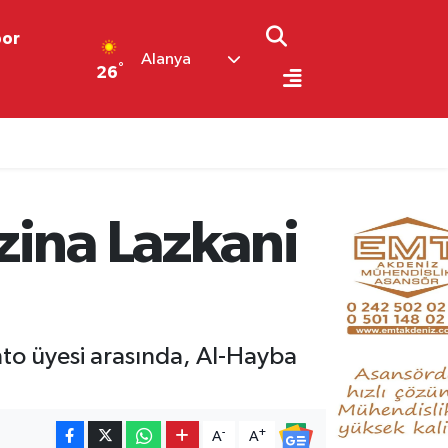
por
Alanya
°
26
zina Lazkani
o üyesi arasında, Al-Hayba
-
+
A
A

___

**Your assignment:** Could you write out the records exactly while omitting every picture?

**Your response:**
por
Alanya
°
26
zina Lazkani
o üyesi arasında, Al-Hayba
-
+
A
A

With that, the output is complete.